- _Activity_
Exact copies of the lines below, from the one with "Thiết kế quán cafe theo phong cách Hàn Quốc" up to and including the one with "fehlt jedoch der", are what this calls for; leave out pictures.

┄┄┄┄┄┄

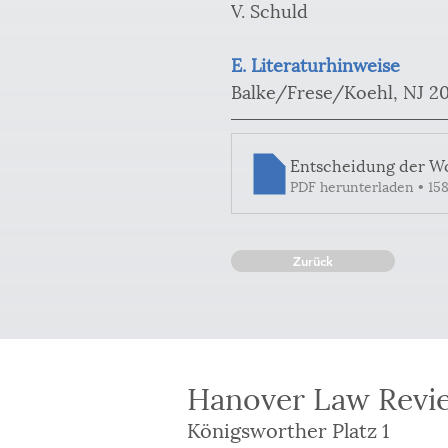
V. Schuld
E. Literaturhinweise
Balke/Frese/Koehl, NJ 202
Entscheidung der W
PDF herunterladen • 15
Zurück
Hanover Law Revie
Königsworther Platz 1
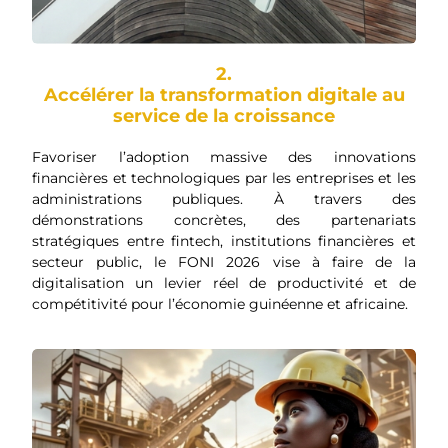
2.
Accélérer la transformation digitale au
service de la croissance
Favoriser l’adoption massive des innovations
financières et technologiques par les entreprises et les
administrations publiques. À travers des
démonstrations concrètes, des partenariats
stratégiques entre fintech, institutions financières et
secteur public, le FONI 2026 vise à faire de la
digitalisation un levier réel de productivité et de
compétitivité pour l’économie guinéenne et africaine.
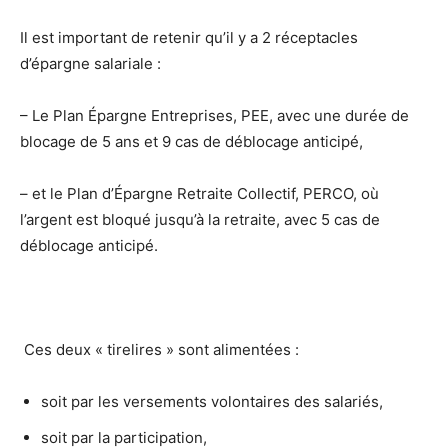
Il est important de retenir qu’il y a 2 réceptacles
d’épargne salariale :
– Le Plan Épargne Entreprises, PEE, avec une durée de
blocage de 5 ans et 9 cas de déblocage anticipé,
– et le Plan d’Épargne Retraite Collectif, PERCO, où
l’argent est bloqué jusqu’à la retraite, avec 5 cas de
déblocage anticipé.
Ces deux « tirelires » sont alimentées :
soit par les versements volontaires des salariés,
soit par la participation,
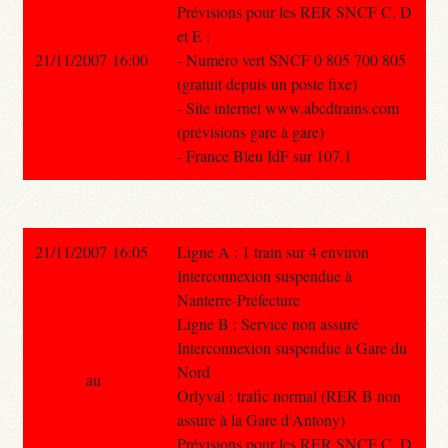
Prévisions pour les RER SNCF C, D
et E :
21/11/2007 16:00
- Numéro vert SNCF 0 805 700 805
(gratuit depuis un poste fixe)
- Site internet www.abcdtrains.com
(prévisions gare à gare)
- France Bleu IdF sur 107.1
21/11/2007 16:05
Ligne A : 1 train sur 4 environ
Interconnexion suspendue à
Nanterre-Préfecture
Ligne B : Service non assuré
Interconnexion suspendue à Gare du
Nord
au
Orlyval : trafic normal (RER B non
assuré à la Gare d'Antony)
Prévisions pour les RER SNCF C, D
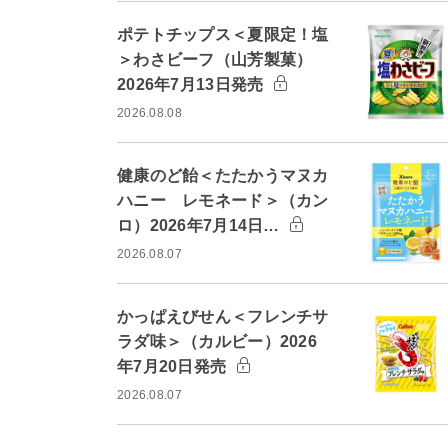
ポテトチップス＜夏限定！塩
＞わさビーフ（山芳製菓）
2026年7月13日発売
2026.08.08
健康のど飴＜たたかうマヌカ
ハニー レモネード＞（カン
ロ）2026年7月14日…
2026.08.07
かっぱえびせん＜フレンチサ
ラダ味＞（カルビー）2026
年7月20日発売
2026.08.07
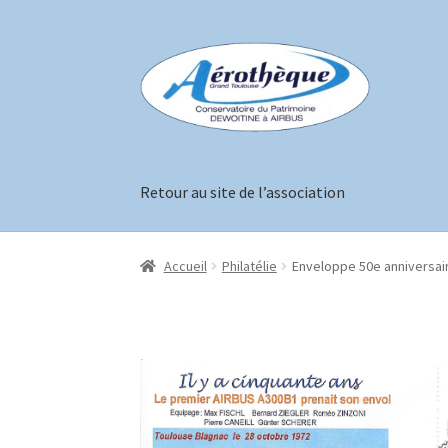
Aller
Aller
à
au
la
contenu
navigation
Retour au site de l’association
Accueil
Boutique
Conditions générales de ven
Accueil
Philatélie
Enveloppe 50e anniversair
Validation de la commande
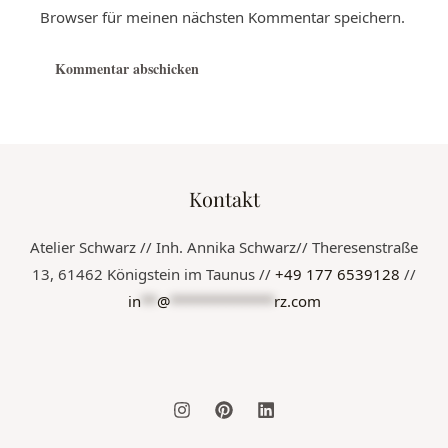
Browser für meinen nächsten Kommentar speichern.
Kontakt
Atelier Schwarz // Inh. Annika Schwarz// Theresenstraße
13, 61462 Königstein im Taunus //
+49 177 6539128
//
in
**
@
*************
rz.com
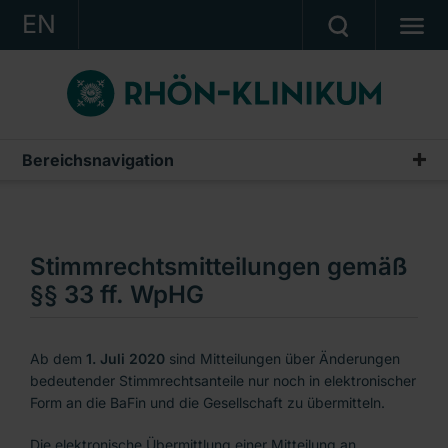
EN
KONZERN
KLINIKEN
KARRIERE
Bereichsnavigation
Investor Relations
INVESTOR RELATIONS
Aktie
PRESSE
Corporate Governance
Stimmrechtsmitteilungen gemäß
KONTAKT
Finanzkalender
§§ 33 ff. WpHG
Ein Unternehmen der RHÖN-KLINIKUM AG
Hauptversammlung
Ab dem
1. Juli 2020
sind Mitteilungen über Änderungen
Kontakt
bedeutender Stimmrechtsanteile nur noch in elektronischer
Form an die BaFin und die Gesellschaft zu übermitteln.
Publikationen & Präsentationen
Die elektronische Übermittlung einer Mitteilung an
Stimmrechtsmitteilungen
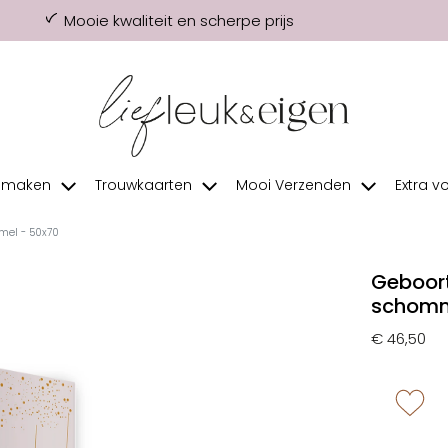
Mooie kwaliteit en scherpe prijs
f maken
Trouwkaarten
Mooi Verzenden
Extra v
mel - 50x70
Geboort
schomm
€ 46,50
zet 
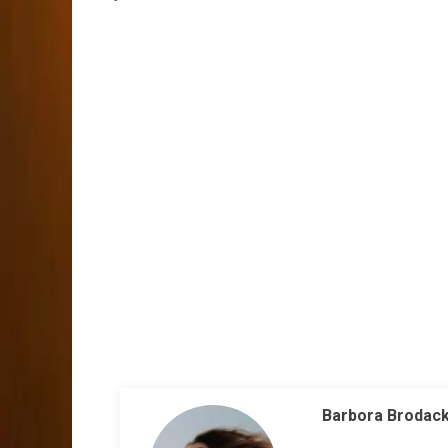
Barbora Brodac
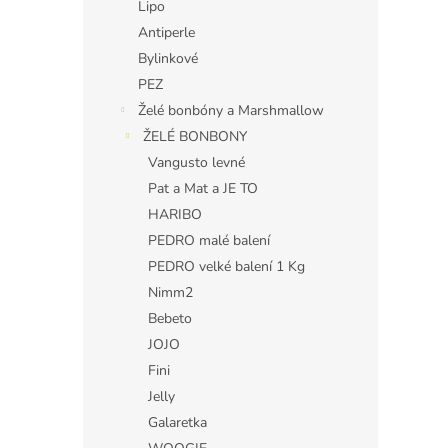
Lipo
Antiperle
Bylinkové
PEZ
Želé bonbóny a Marshmallow
ŽELÉ BONBONY
Vangusto levné
Pat a Mat a JE TO
HARIBO
PEDRO malé balení
PEDRO velké balení 1 Kg
Nimm2
Bebeto
JOJO
Fini
Jelly
Galaretka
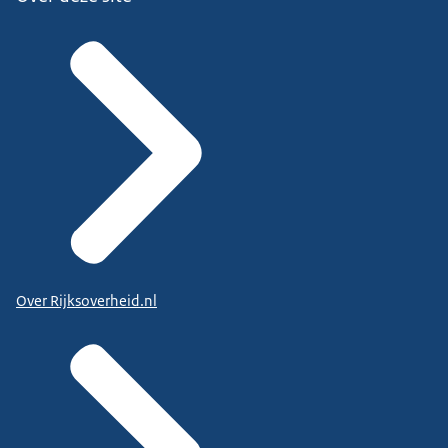
Over Rijksoverheid.nl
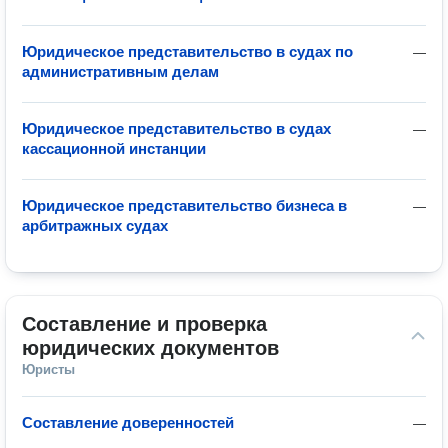
Юридическое представительство в судах по
—
административным делам
Юридическое представительство в судах
—
кассационной инстанции
Юридическое представительство бизнеса в
—
арбитражных судах
Составление и проверка 
юридических документов
Юристы
Составление доверенностей
—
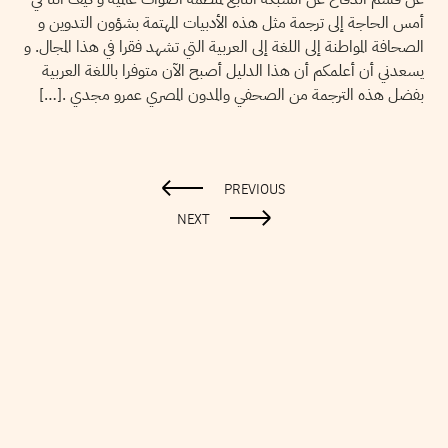
أمس الحاجة إلى ترجمة مثل هذه الأدبيات المهتمة بشؤون التدوين و
الصحافة المواطنة إلى اللغة إلى العربية التي تشهد فقرا في هذا المجال. و
يسعدني أن أعلمكم أن هذا الدليل أصبح الآن متوفرا باللغة العربية
بفضل هذه الترجمة من الصحفي والمدون المصري عمرو مجدي .[…]
PREVIOUS
NEXT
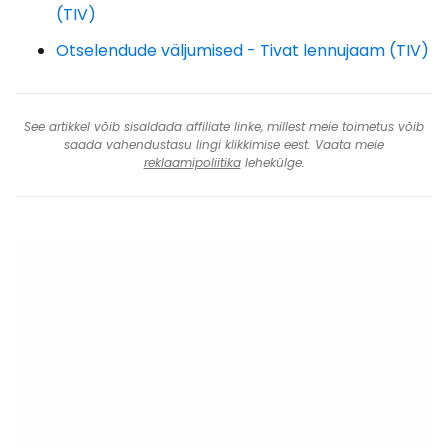
(TIV)
Otselendude väljumised - Tivat lennujaam (TIV)
See artikkel võib sisaldada affiliate linke, millest meie toimetus võib
saada vahendustasu lingi klikkimise eest. Vaata meie
reklaamipoliitika
lehekülge.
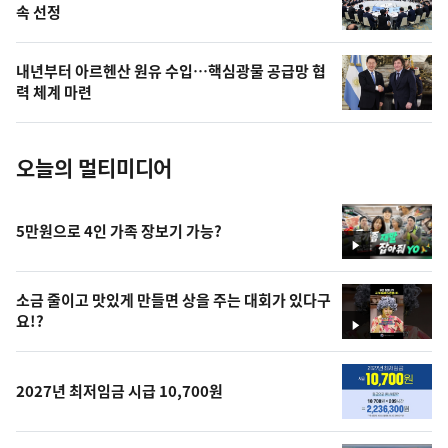
속 선정
늘
의
내년부터 아르헨산 원유 수입…핵심광물 공급망 협
사
력 체계 마련
진
오늘의 멀티미디어
5만원으로 4인 가족 장보기 가능?
영
상
소금 줄이고 맛있게 만들면 상을 주는 대회가 있다구
요!?
영
상
2027년 최저임금 시급 10,700원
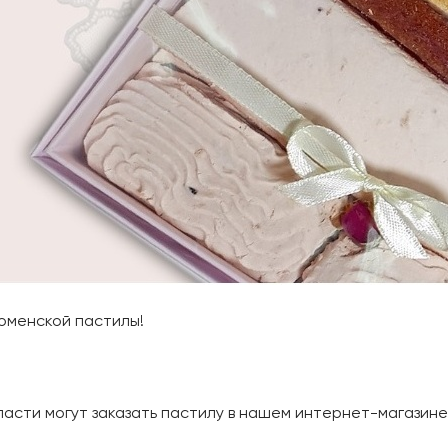
ломенской пастилы!
ласти могут заказать пастилу в нашем интернет-магазин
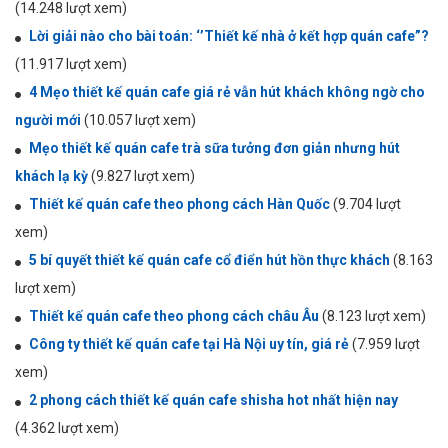
(14.248 lượt xem)
Lời giải nào cho bài toán: ‘’Thiết kế nhà ở kết hợp quán cafe”?
(11.917 lượt xem)
4 Mẹo thiết kế quán cafe giá rẻ vẫn hút khách không ngờ cho
người mới
(10.057 lượt xem)
Mẹo thiết kế quán cafe trà sữa tưởng đơn giản nhưng hút
khách lạ kỳ
(9.827 lượt xem)
Thiết kế quán cafe theo phong cách Hàn Quốc
(9.704 lượt
xem)
5 bí quyết thiết kế quán cafe cổ điển hút hồn thực khách
(8.163
lượt xem)
Thiết kế quán cafe theo phong cách châu Âu
(8.123 lượt xem)
Công ty thiết kế quán cafe tại Hà Nội uy tín, giá rẻ
(7.959 lượt
xem)
2 phong cách thiết kế quán cafe shisha hot nhất hiện nay
(4.362 lượt xem)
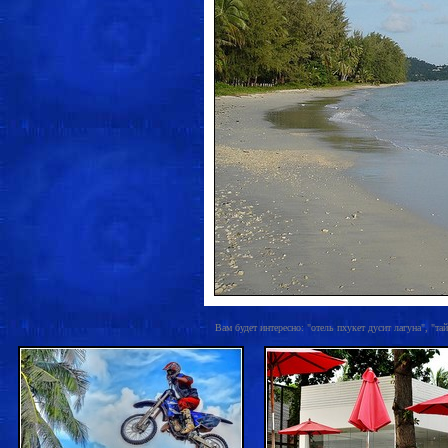
Вам будет интересно: "отель пхукет дусит лагуна", "та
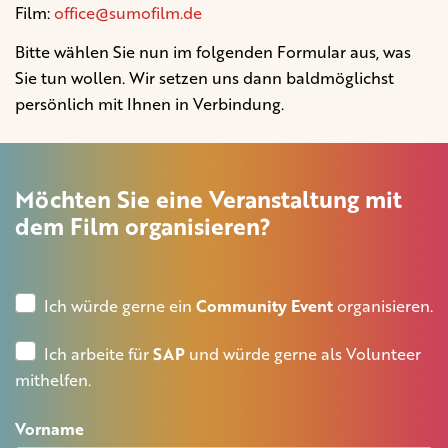
Film:
office@sumofilm.de
Bitte wählen Sie nun im folgenden Formular aus, was
Sie tun wollen. Wir setzen uns dann baldmöglichst
persönlich mit Ihnen in Verbindung.
Möchten Sie eine Veranstaltung mit
dem Film organisieren?
Ich würde gerne ein
Community Event
organisieren.
Ich arbeite für
SAP
und würde gerne als Volunteer
mithelfen.
Vorname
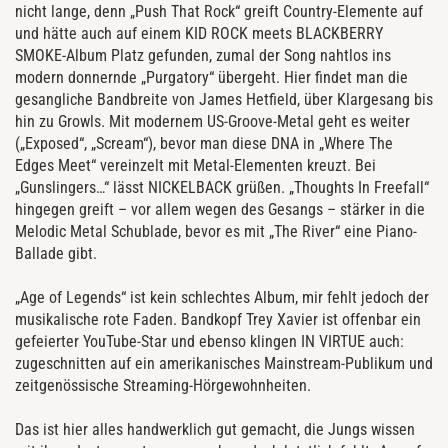
nicht lange, denn „Push That Rock“ greift Country-Elemente auf
und hätte auch auf einem KID ROCK meets BLACKBERRY
SMOKE-Album Platz gefunden, zumal der Song nahtlos ins
modern donnernde „Purgatory“ übergeht. Hier findet man die
gesangliche Bandbreite von James Hetfield, über Klargesang bis
hin zu Growls. Mit modernem US-Groove-Metal geht es weiter
(„Exposed“, „Scream“), bevor man diese DNA in „Where The
Edges Meet“ vereinzelt mit Metal-Elementen kreuzt. Bei
„Gunslingers…“ lässt NICKELBACK grüßen. „Thoughts In Freefall“
hingegen greift – vor allem wegen des Gesangs – stärker in die
Melodic Metal Schublade, bevor es mit „The River“ eine Piano-
Ballade gibt.
„Age of Legends“ ist kein schlechtes Album, mir fehlt jedoch der
musikalische rote Faden. Bandkopf Trey Xavier ist offenbar ein
gefeierter YouTube-Star und ebenso klingen IN VIRTUE auch:
zugeschnitten auf ein amerikanisches Mainstream-Publikum und
zeitgenössische Streaming-Hörgewohnheiten.
Das ist hier alles handwerklich gut gemacht, die Jungs wissen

┄┄┄┄┄┄

- _Solution for this task_
Thiết kế quán cafe theo phong cách Hàn Quốc
(9.704 lượt
xem)
5 bí quyết thiết kế quán cafe cổ điển hút hồn thực khách
(8.163
lượt xem)
Thiết kế quán cafe theo phong cách châu Âu
(8.123 lượt xem)
Công ty thiết kế quán cafe tại Hà Nội uy tín, giá rẻ
(7.959 lượt
xem)
2 phong cách thiết kế quán cafe shisha hot nhất hiện nay
(4.362 lượt xem)
Вам будет интересно: "отель пхукет дусит лагуна", "та
Film:
office@sumofilm.de
Bitte wählen Sie nun im folgenden Formular aus, was
Sie tun wollen. Wir setzen uns dann baldmöglichst
persönlich mit Ihnen in Verbindung.
Möchten Sie eine Veranstaltung mit
dem Film organisieren?
Ich würde gerne ein
Community Event
organisieren.
Ich arbeite für
SAP
und würde gerne als Volunteer
mithelfen.
Vorname
nicht lange, denn „Push That Rock“ greift Country-Elemente auf
und hätte auch auf einem KID ROCK meets BLACKBERRY
SMOKE-Album Platz gefunden, zumal der Song nahtlos ins
modern donnernde „Purgatory“ übergeht. Hier findet man die
gesangliche Bandbreite von James Hetfield, über Klargesang bis
hin zu Growls. Mit modernem US-Groove-Metal geht es weiter
(„Exposed“, „Scream“), bevor man diese DNA in „Where The
Edges Meet“ vereinzelt mit Metal-Elementen kreuzt. Bei
„Gunslingers…“ lässt NICKELBACK grüßen. „Thoughts In Freefall“
hingegen greift – vor allem wegen des Gesangs – stärker in die
Melodic Metal Schublade, bevor es mit „The River“ eine Piano-
Ballade gibt.
„Age of Legends“ ist kein schlechtes Album, mir fehlt jedoch der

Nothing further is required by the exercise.